Immer mal wieder kommt uns der Gedanke, dass wir bei Meerschweinchen Binda so langsam auch die Türen schliessen könnten und immer wieder finden wir neue Motivation um weiter zu machen. Klar fällt auf, dass wir weniger Tiere haben - wir trennen uns ab und zu von Stammtieren und lassen sie bewusst ausziehen an gute Plätze - so dass wir weniger Tiere im Rudel haben. Weniger Tiere brauchen weniger Futter und auch das Misten ist bedeutend einfacher.

 

Klar werden wir nicht ewig weitermachen - aber dieses Jahr (2017) wird es bei uns bis zum Jahresende nochmals 3 Würfe geben. Ab dem 6.8 kann Anouschka bereits werfen und heute haben wir die Verpaarung mit Wilma und Luise (mit Lubomjr)gesetzt. Ihre Babys erwarten wir ab dem 10.Oktober.

1. August

Gestern mussten wir uns von Penelope trennen. 6 Jahre und fast 4 Monate alt wurde sie. Ein tolles Alter - aber sie hinterlässt im Rudel und besondern in unseren Herzen eine Riesen Lücke.

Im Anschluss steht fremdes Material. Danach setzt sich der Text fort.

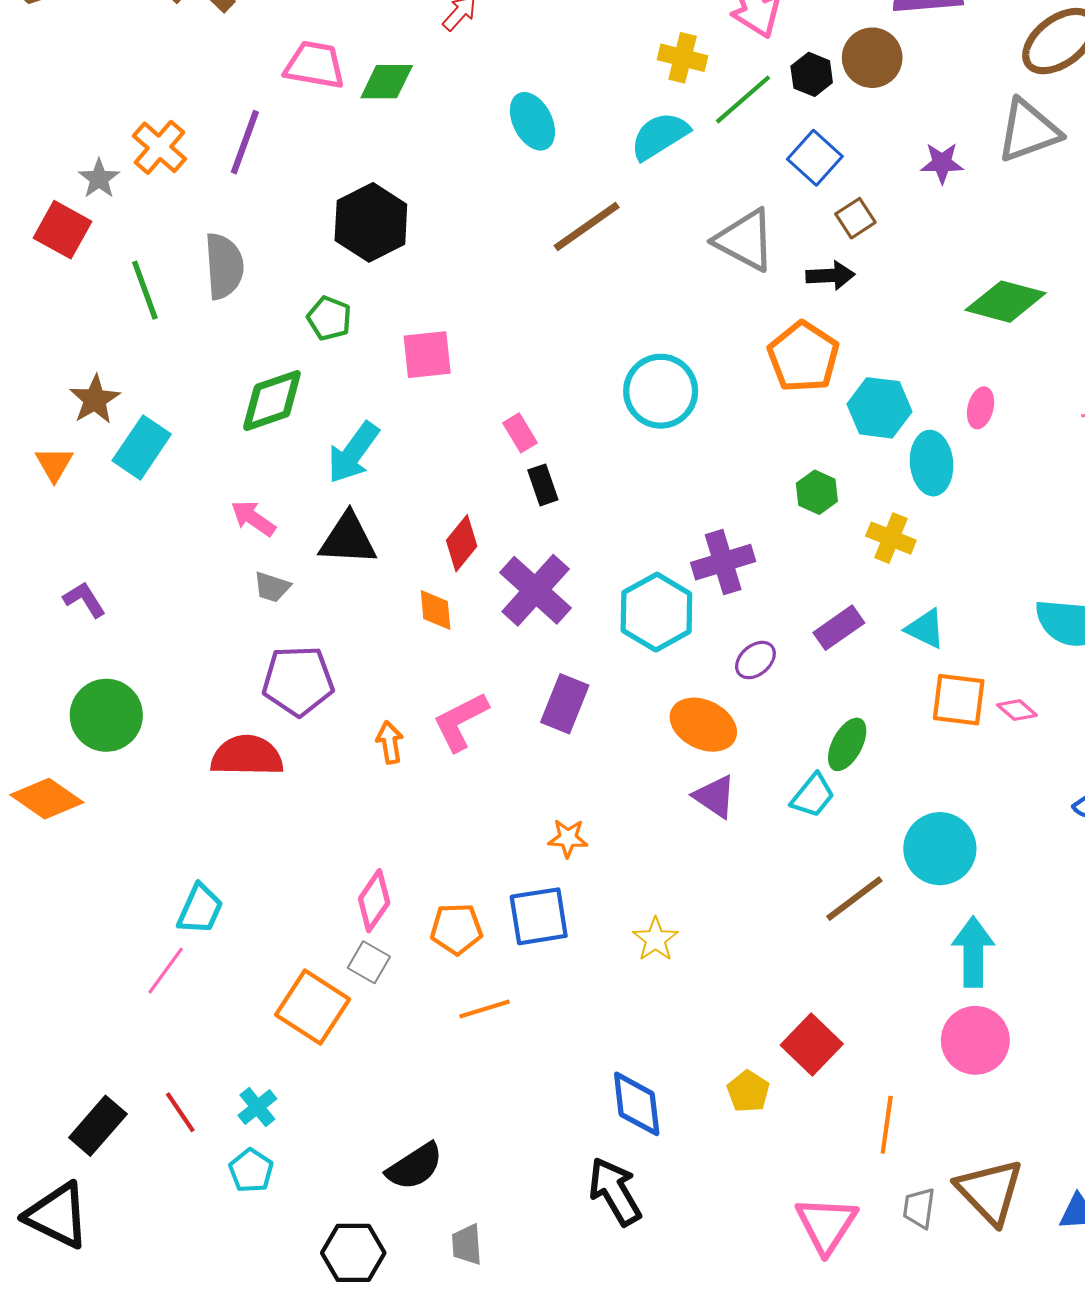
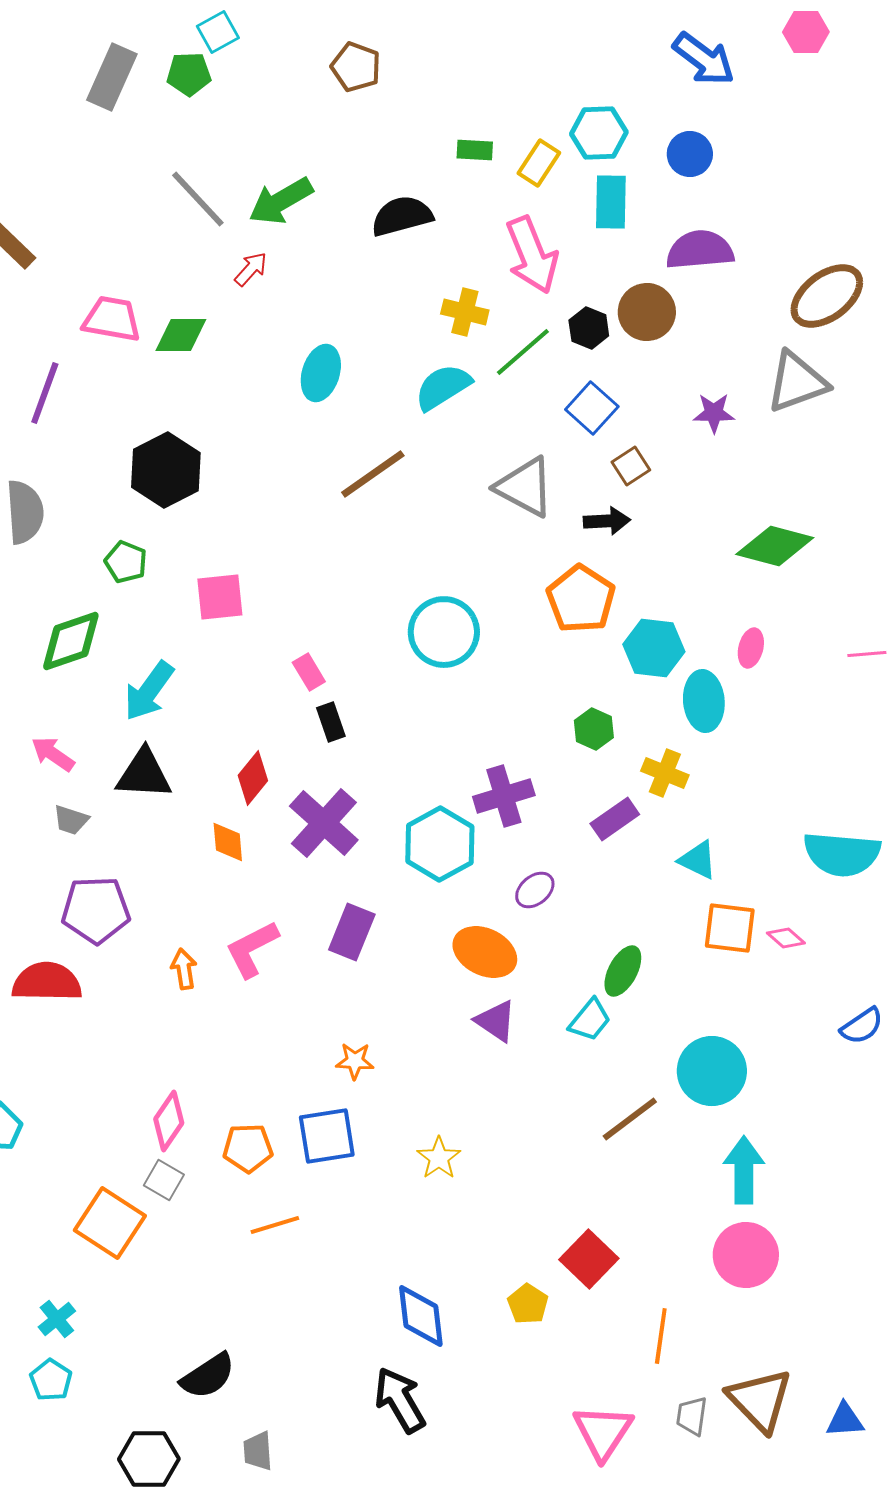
cyan ellipse: (532, 121) -> (321, 373), turned 44
purple rectangle: (839, 628) -> (615, 819), moved

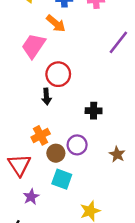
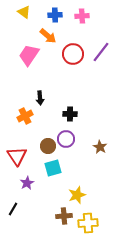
red circle: (58, 74) -> (73, 54), moved
black cross: (94, 111) -> (70, 114), moved
orange cross: (41, 135) -> (25, 116), moved
cyan square: (62, 179) -> (53, 168), turned -36

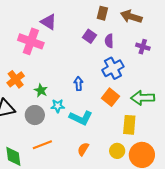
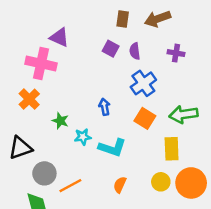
brown arrow: (131, 17) -> (158, 19), turned -30
orange cross: (16, 79) -> (29, 99), moved
gray circle: (35, 115) -> (44, 173), moved

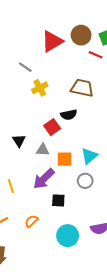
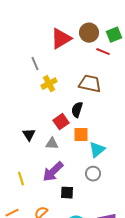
gray line: (25, 67) -> (35, 64), turned 32
black semicircle: (69, 115) -> (77, 110), turned 119
orange square: (65, 159) -> (81, 135), moved

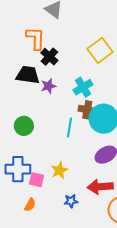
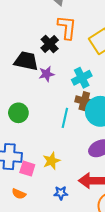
orange L-shape: (36, 38) -> (67, 27), moved
orange semicircle: (30, 205) -> (19, 194), turned 80

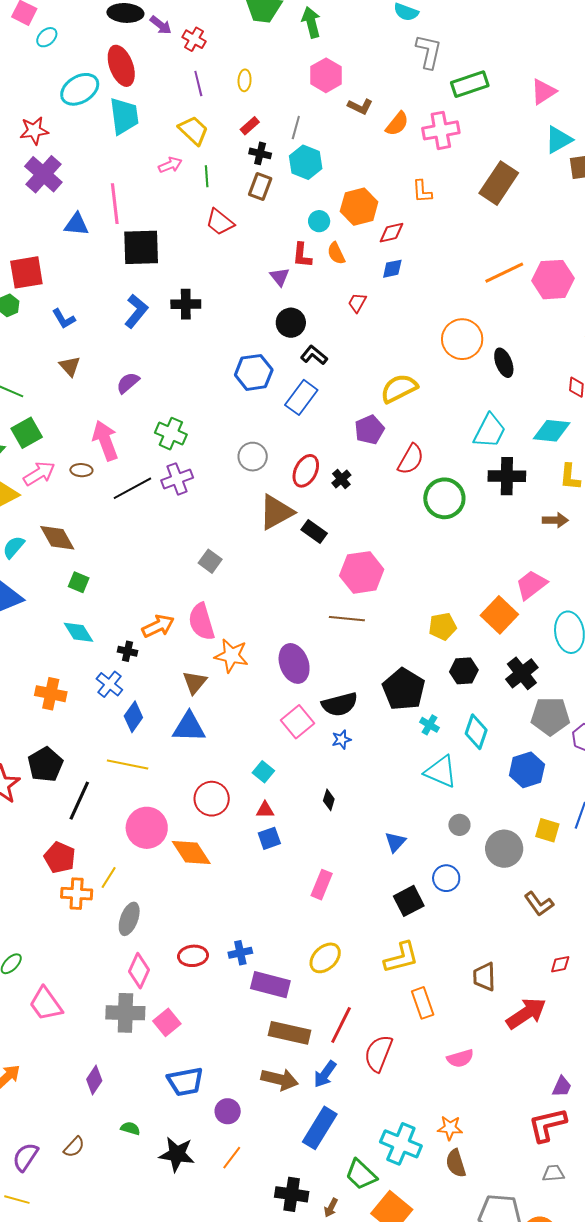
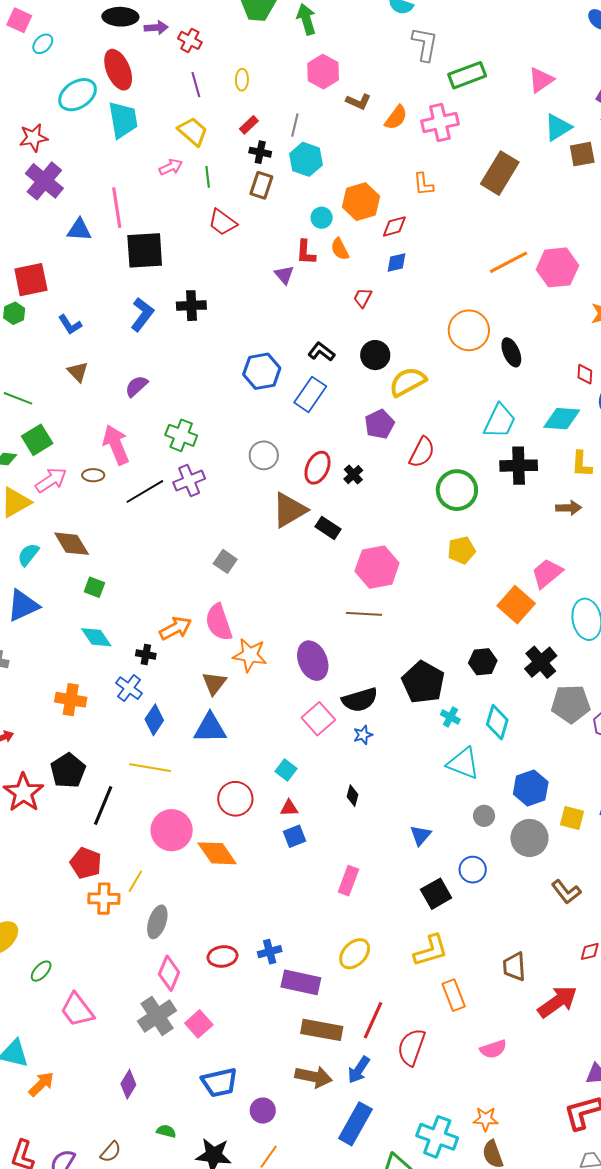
purple arrow: (161, 25) -> (156, 28), turned -40
black circle: (291, 323) -> (375, 355), moved
yellow pentagon: (443, 626) -> (461, 550), moved
blue hexagon: (527, 770) -> (531, 788), moved
gray cross: (125, 1013) -> (157, 1016), turned -33

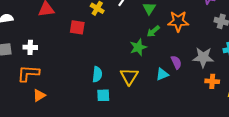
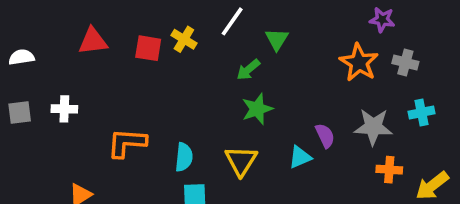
orange star: (178, 21) -> (359, 62), moved, turned 30
red square: (77, 27) -> (148, 48), moved
green arrow: (153, 31) -> (248, 70), moved
orange L-shape: (28, 73) -> (127, 143), moved

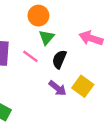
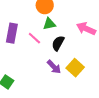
green triangle: (46, 37) -> (49, 24), turned 32

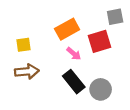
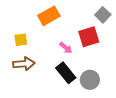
gray square: (115, 17) -> (103, 15), turned -35
orange rectangle: (67, 29) -> (49, 16), moved

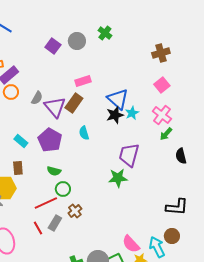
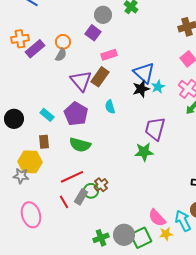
purple square: (53, 46) -> (93, 33), moved
orange circle: (11, 92) -> (63, 42), moved
gray semicircle: (37, 98) -> (61, 55), moved
green semicircle: (54, 171) -> (80, 145), size x1.5
green circle: (63, 189) -> (91, 191), moved

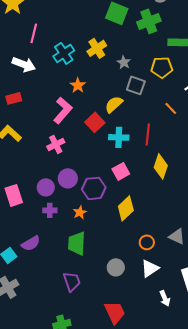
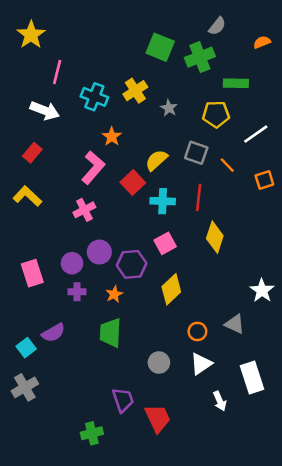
cyan cross: (64, 53) -> (94, 97), turned -35
gray square: (136, 85) -> (196, 153), moved
red rectangle: (14, 98) -> (32, 153), turned -35
purple trapezoid: (72, 281) -> (123, 400), moved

Penelope vor wenigen Wochen im Rudel - mittendrin!
Penelope vor wenigen Wochen im Rudel - mittendrin!

26. Juli

Wir geniessen die herzigen Babys von Blue und Mina. Die Beiden von Blue sind eigentlich bereits ab dem 1. Tag im grossen Aussengehege unterwegs. Am Anfang haben wir uns Sorgen gemacht - aber nun stellen wir fest, dass sie schnell wachsen. Herzig so "Winzlinge" unter all den Grossen zu sehen.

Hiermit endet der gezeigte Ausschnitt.